Smart Tags Replace Bar Codes at the Supermarket

Bar codes and scanner can do the job, but they’re not that smart, not as intelligent as smart tags, according to researchers at the Massachusetts Institute of Technology in Cambridge.

Attach a smart tag to a can of peas, a head of lettuce or a box of detergent and it will become alive with electronic information, such as its exact location, shelf life, directions for use, and recycling. These tags will be part of a network of smart labels containing tiny microchips, wireless antennas, and even batteries as flat and flexible as a business card, according to MIT.

Where bar codes can only identify 100,000 manufacturers and types of products, these tags of the future will identify more than 268 million manufacturers, each with more than 1 million products.
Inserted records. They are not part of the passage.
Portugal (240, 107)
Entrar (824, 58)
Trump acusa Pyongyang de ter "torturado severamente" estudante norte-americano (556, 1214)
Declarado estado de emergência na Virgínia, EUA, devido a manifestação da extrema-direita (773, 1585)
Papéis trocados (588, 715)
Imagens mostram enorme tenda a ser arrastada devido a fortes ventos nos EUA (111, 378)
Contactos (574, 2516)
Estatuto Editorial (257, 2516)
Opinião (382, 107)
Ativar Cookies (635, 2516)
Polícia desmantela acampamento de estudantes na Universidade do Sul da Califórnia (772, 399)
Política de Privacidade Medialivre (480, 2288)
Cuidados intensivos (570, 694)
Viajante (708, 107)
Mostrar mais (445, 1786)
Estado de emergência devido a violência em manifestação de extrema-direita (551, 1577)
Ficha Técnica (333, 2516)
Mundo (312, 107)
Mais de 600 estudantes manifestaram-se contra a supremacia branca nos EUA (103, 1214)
Furthermore, smart tags use wireless radio frequency enabling them to be read from any angle where bar codes must be scanned head-on, as stated in a special feature in ‘The Christian Science Monitor.’

MIT Auto-ID Center is developing the key technologies such as the 96-bit electronic product code that will be placed on each tag to identify the item, along with a Product Markup Language that will give details about the product.

Devices such as handheld computers, cell phones as well as store shelves and doorways will be incorporated with scanners that will be able to retrieve the information from the tags.

MIT is working with about two-dozen companies and industry organizations, the likes of Motorola, Alien Technology, Gillette, and Wal-Mart. MIT will define the framework and its partners will contribute to the microchip, wireless antenna, and battery to make the smart tags.

Head of the Auto-ID Center Kevin Ashton told The New York Times, "We are pretty sure we know how to make tags for less than five cents each. But the cost would have to drop further, probably to around a penny, to be practical in supermarkets, known for their razor-thin margins. If the price drops, radio-frequency readers built into the shelves of the supermarket or the shopping carts may someday sense each tagged item and keep track of each shopper’s expenses."